§ WHAT TO DO
Please return the records below exactly as they stand, with the pictures removed.

§ PROVIDED DATA
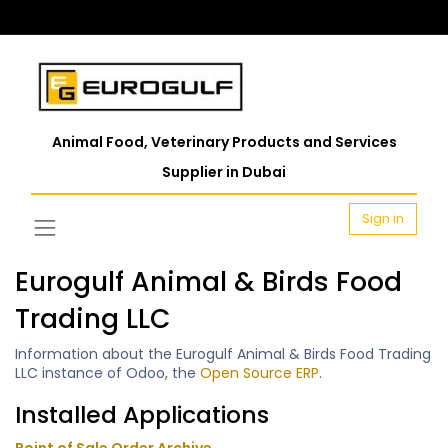
Animal Food, Veterinary Products and Services
Supplier in Dubai
Sign in
Eurogulf Animal & Birds Food
Trading LLC
Information about the Eurogulf Animal & Birds Food Trading
LLC instance of Odoo, the
Open Source ERP
.
Installed Applications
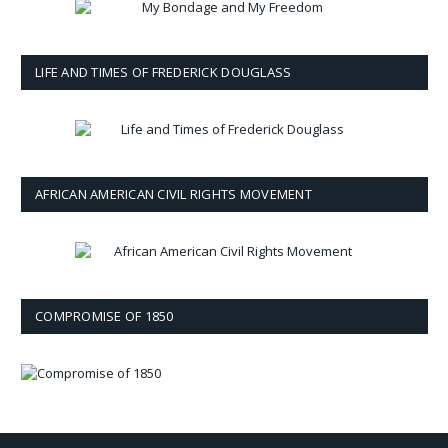
LIFE AND TIMES OF FREDERICK DOUGLASS
AFRICAN AMERICAN CIVIL RIGHTS MOVEMENT
COMPROMISE OF 1850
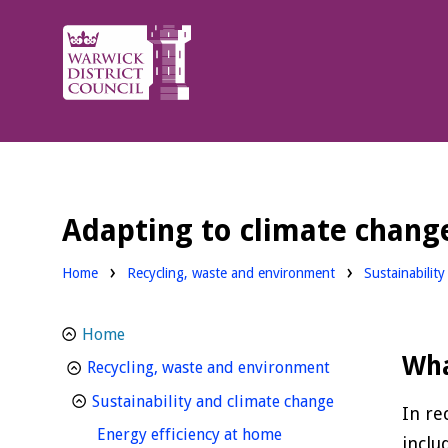
Warwick
District
Council.
Adapting to climate chang
Home
Recycling, waste and environment
Sustainabilit
Home
Wha
homepage
Recycling, waste and environment
homepage
Sustainability and climate change
In re
homepage
Energy efficiency at home
inclu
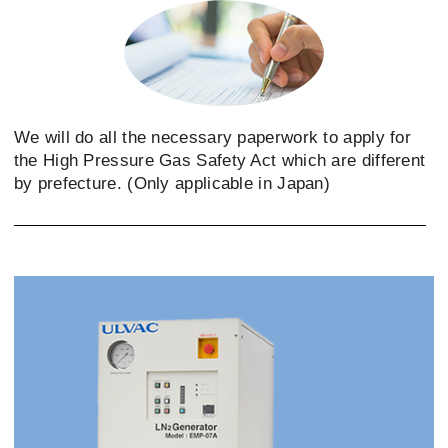
We will do all the necessary paperwork to apply for
the High Pressure Gas Safety Act which are different
by prefecture. (Only applicable in Japan)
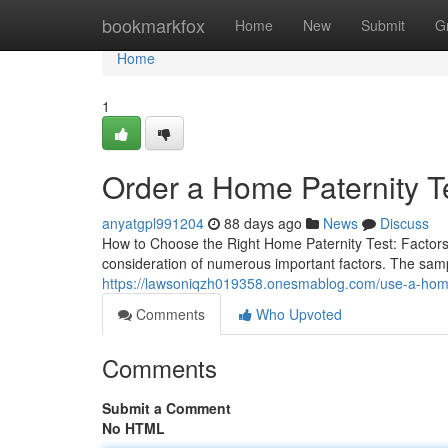
Home
bookmarkfox
Home
New
Submit
G
Home
1
Order a Home Paternity T
anyatgpl991204
88 days ago
News
Discuss
How to Choose the Right Home Paternity Test: Factors
consideration of numerous important factors. The sampl
https://lawsoniqzh019358.onesmablog.com/use-a-home
Comments
Who Upvoted
Comments
Submit a Comment
No HTML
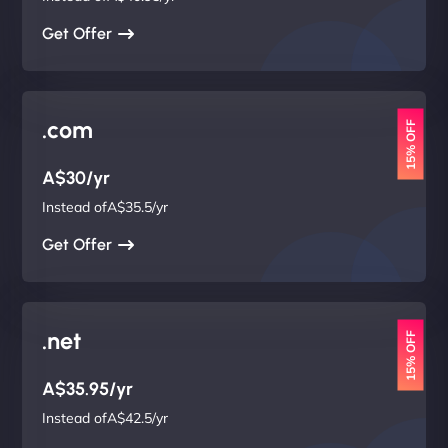
Get Offer
.com
15% OFF
A$30/yr
Instead ofA$35.5/yr
Get Offer
.net
15% OFF
A$35.95/yr
Instead ofA$42.5/yr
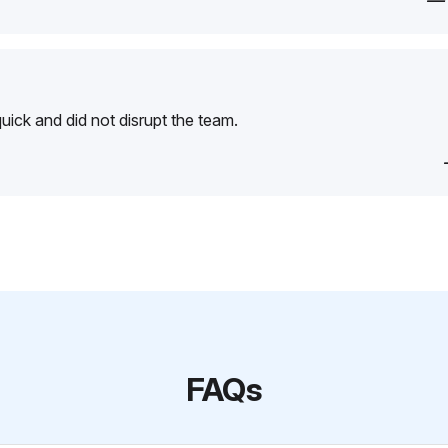
—
ick and did not disrupt the team.
FAQs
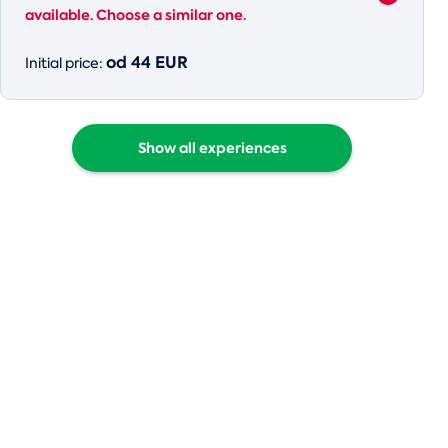
available. Choose a similar one.
od 44 EUR
Initial price:
Show all experiences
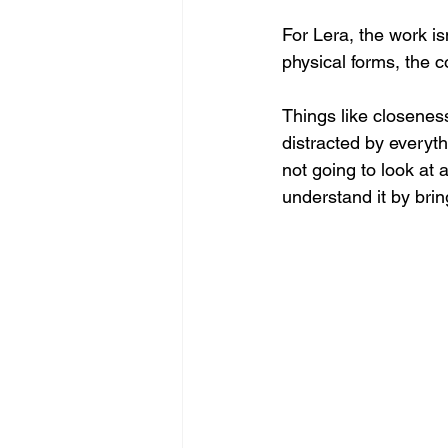
For Lera, the work is
physical forms, the c
Things like closenes
distracted by everyth
not going to look at
understand it by brin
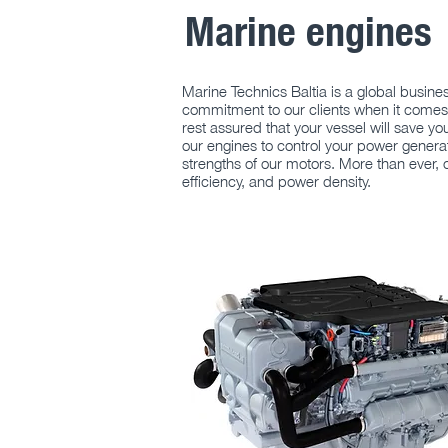
Marine engines
Marine Technics Baltia is a global busin
commitment to our clients when it comes 
rest assured that your vessel will save yo
our engines to control your power generat
strengths of our motors. More than ever,
efficiency, and power density.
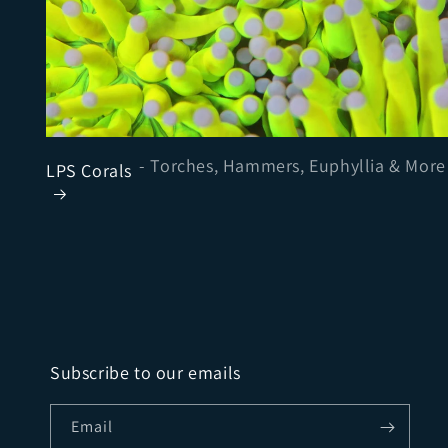
- Torches, Hammers, Euphyllia & More
LPS Corals
Subscribe to our emails
Email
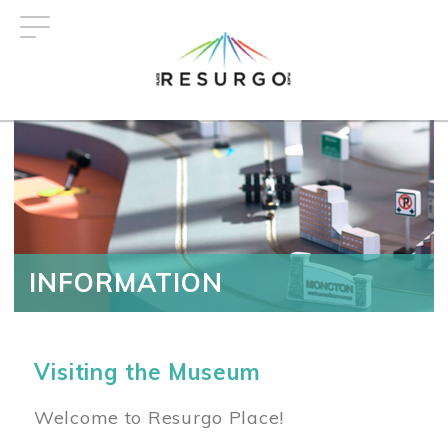
Skip
to
main
content
INFORMATION
Visiting the Museum
Welcome to Resurgo Place!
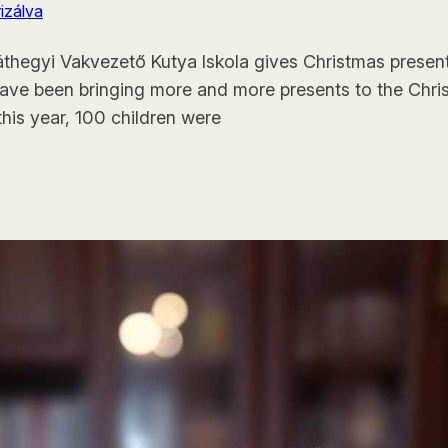
izálva
ráthegyi Vakvezető Kutya Iskola gives Christmas present
ave been bringing more and more presents to the Christm
this year, 100 children were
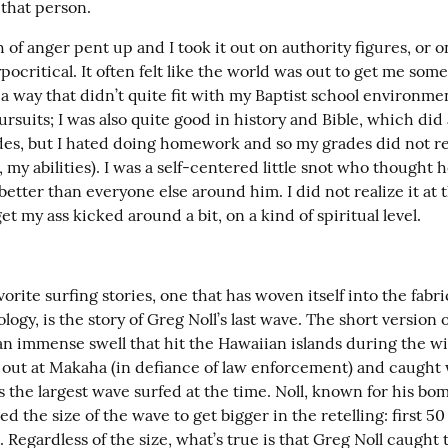
 that person.
 of anger pent up and I took it out on authority figures, or o
ypocritical. It often felt like the world was out to get me someh
a way that didn’t quite fit with my Baptist school environment
ursuits; I was also quite good in history and Bible, which did 
es, but I hated doing homework and so my grades did not refl
, my abilities). I was a self-centered little snot who thought h
etter than everyone else around him. I did not realize it at t
et my ass kicked around a bit, on a kind of spiritual level.
orite surfing stories, one that has woven itself into the fabric
ogy, is the story of Greg Noll’s last wave. The short version of
an immense swell that hit the Hawaiian islands during the win
 out at Makaha (in defiance of law enforcement) and caught 
 the largest wave surfed at the time. Noll, known for his bom
ed the size of the wave to get bigger in the retelling: first 50 
. Regardless of the size, what’s true is that Greg Noll caught t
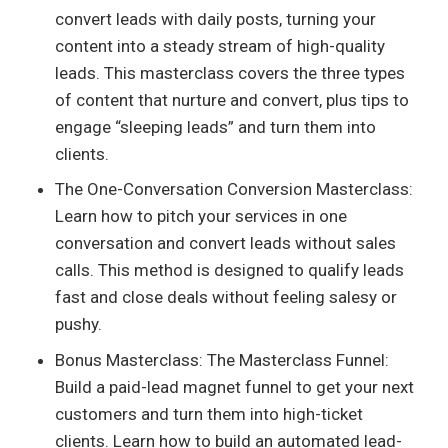
convert leads with daily posts, turning your
content into a steady stream of high-quality
leads. This masterclass covers the three types
of content that nurture and convert, plus tips to
engage “sleeping leads” and turn them into
clients.
The One-Conversation Conversion Masterclass:
Learn how to pitch your services in one
conversation and convert leads without sales
calls. This method is designed to qualify leads
fast and close deals without feeling salesy or
pushy.
Bonus Masterclass: The Masterclass Funnel:
Build a paid-lead magnet funnel to get your next
customers and turn them into high-ticket
clients. Learn how to build an automated lead-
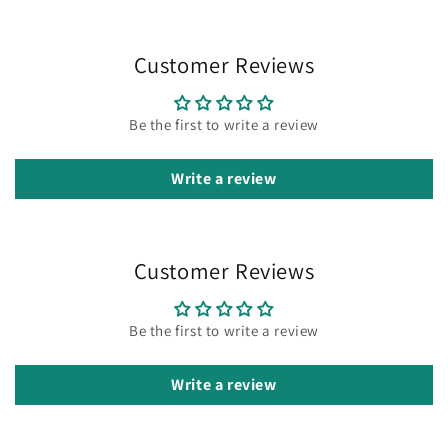
Customer Reviews
Be the first to write a review
Write a review
Customer Reviews
Be the first to write a review
Write a review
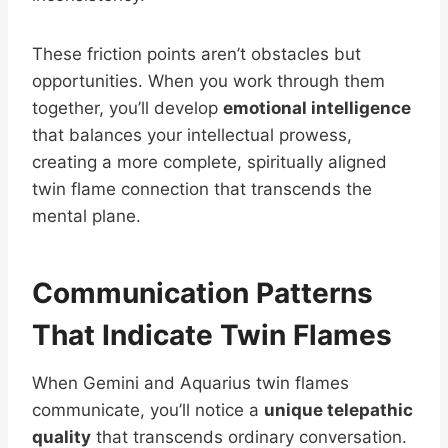
These friction points aren’t obstacles but
opportunities. When you work through them
together, you’ll develop
emotional intelligence
that balances your intellectual prowess,
creating a more complete, spiritually aligned
twin flame connection that transcends the
mental plane.
Communication Patterns
That Indicate Twin Flames
When Gemini and Aquarius twin flames
communicate, you’ll notice a
unique telepathic
quality
that transcends ordinary conversation.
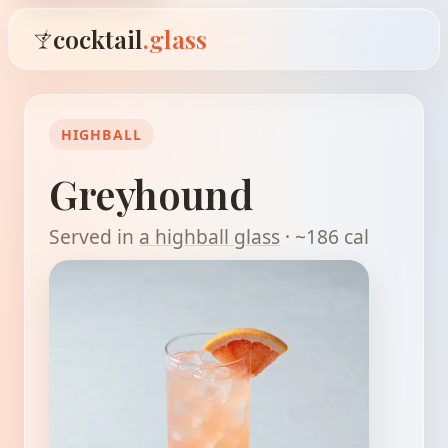
cocktail
.glass
HIGHBALL
Greyhound
Served in
a highball glass
· ~186 cal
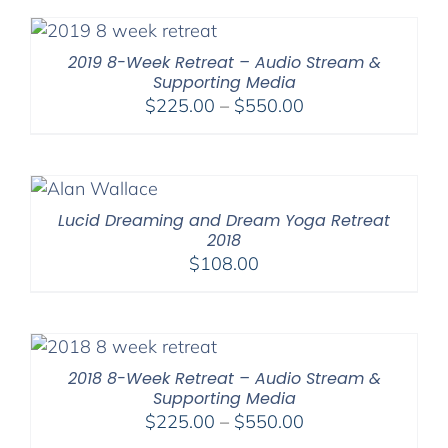
through
$395.00
2019 8-Week Retreat – Audio Stream &
Supporting Media
Price
$
225.00
–
$
550.00
range:
$225.00
through
$550.00
Lucid Dreaming and Dream Yoga Retreat
2018
$
108.00
2018 8-Week Retreat – Audio Stream &
Supporting Media
Price
$
225.00
–
$
550.00
range:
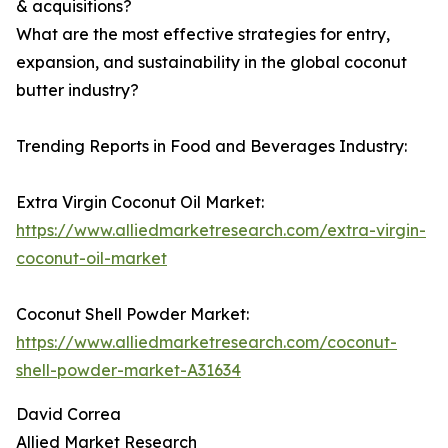
& acquisitions?
What are the most effective strategies for entry,
expansion, and sustainability in the global coconut
butter industry?
Trending Reports in Food and Beverages Industry:
Extra Virgin Coconut Oil Market:
https://www.alliedmarketresearch.com/extra-virgin-
coconut-oil-market
Coconut Shell Powder Market:
https://www.alliedmarketresearch.com/coconut-
shell-powder-market-A31634
David Correa
Allied Market Research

§ ANSWER FOR THIS EXERCISE
Animal Food, Veterinary Products and Services
Supplier in Dubai
Sign in
Eurogulf Animal & Birds Food
Trading LLC
Information about the Eurogulf Animal & Birds Food Trading
LLC instance of Odoo, the
Open Source ERP
.
Installed Applications
LIFE AND TIMES OF FREDERICK DOUGLASS
AFRICAN AMERICAN CIVIL RIGHTS MOVEMENT
COMPROMISE OF 1850
Warwick
District
Council.
Adapting to climate chang
Home
Recycling, waste and environment
Sustainabilit
Home
Wha
homepage
Recycling, waste and environment
homepage
Sustainability and climate change
In re
homepage
Energy efficiency at home
inclu
We will do all the necessary paperwork to apply for
the High Pressure Gas Safety Act which are different
by prefecture. (Only applicable in Japan)
Home
bookmarkfox
Home
New
Submit
G
Home
1
Order a Home Paternity T
anyatgpl991204
88 days ago
News
Discuss
How to Choose the Right Home Paternity Test: Factors
consideration of numerous important factors. The sampl
https://lawsoniqzh019358.onesmablog.com/use-a-home
Comments
Who Upvoted
Comments
Submit a Comment
No HTML
Get Offer
.com
15% OFF
A$30/yr
Instead ofA$35.5/yr
Get Offer
.net
15% OFF
A$35.95/yr
Instead ofA$42.5/yr
—
ick and did not disrupt the team.
FAQs
available. Choose a similar one.
od 44 EUR
Initial price:
Show all experiences
For Lera, the work is
physical forms, the c
Things like closenes
distracted by everyth
not going to look at
understand it by brin
Marine engines
Marine Technics Baltia is a global busin
commitment to our clients when it comes 
rest assured that your vessel will save yo
our engines to control your power generat
strengths of our motors. More than ever,
efficiency, and power density.
- Torches, Hammers, Euphyllia & More
LPS Corals
Subscribe to our emails
Email
Skip
to
main
content
INFORMATION
Visiting the Museum
Welcome to Resurgo Place!
izálva
ráthegyi Vakvezető Kutya Iskola gives Christmas present
ave been bringing more and more presents to the Christm
this year, 100 children were
 that person.
 of anger pent up and I took it out on authority figures, or o
ypocritical. It often felt like the world was out to get me someh
a way that didn’t quite fit with my Baptist school environment
ursuits; I was also quite good in history and Bible, which did 
es, but I hated doing homework and so my grades did not refl
, my abilities). I was a self-centered little snot who thought h
etter than everyone else around him. I did not realize it at t
et my ass kicked around a bit, on a kind of spiritual level.
orite surfing stories, one that has woven itself into the fabric
ogy, is the story of Greg Noll’s last wave. The short version of
an immense swell that hit the Hawaiian islands during the win
 out at Makaha (in defiance of law enforcement) and caught 
 the largest wave surfed at the time. Noll, known for his bom
ed the size of the wave to get bigger in the retelling: first 50 
. Regardless of the size, what’s true is that Greg Noll caught t
convert leads with daily posts, turning your
content into a steady stream of high-quality
leads. This masterclass covers the three types
of content that nurture and convert, plus tips to
engage “sleeping leads” and turn them into
clients.
The One-Conversation Conversion Masterclass:
Learn how to pitch your services in one
conversation and convert leads without sales
calls. This method is designed to qualify leads
fast and close deals without feeling salesy or
pushy.
Bonus Masterclass: The Masterclass Funnel:
Build a paid-lead magnet funnel to get your next
customers and turn them into high-ticket
clients. Learn how to build an automated lead-
Customer Reviews
Be the first to write a review
Write a review
Customer Reviews
Be the first to write a review
Write a review
These friction points aren’t obstacles but
opportunities. When you work through them
together, you’ll develop
emotional intelligence
that balances your intellectual prowess,
creating a more complete, spiritually aligned
twin flame connection that transcends the
mental plane.
Communication Patterns
That Indicate Twin Flames
When Gemini and Aquarius twin flames
communicate, you’ll notice a
unique telepathic
quality
that transcends ordinary conversation.
cocktail
.glass
HIGHBALL
Greyhound
Served in
a highball glass
· ~186 cal
through
$395.00
2019 8-Week Retreat – Audio Stream &
Supporting Media
Price
$
225.00
–
$
550.00
range:
$225.00
through
$550.00
Lucid Dreaming and Dream Yoga Retreat
2018
$
108.00
2018 8-Week Retreat – Audio Stream &
Supporting Media
Price
$
225.00
–
$
550.00
range:
& acquisitions?
What are the most effective strategies for entry,
expansion, and sustainability in the global coconut
butter industry?
Trending Reports in Food and Beverages Industry:
Extra Virgin Coconut Oil Market:
https://www.alliedmarketresearch.com/extra-virgin-
coconut-oil-market
Coconut Shell Powder Market:
https://www.alliedmarketresearch.com/coconut-
shell-powder-market-A31634
David Correa
Allied Market Research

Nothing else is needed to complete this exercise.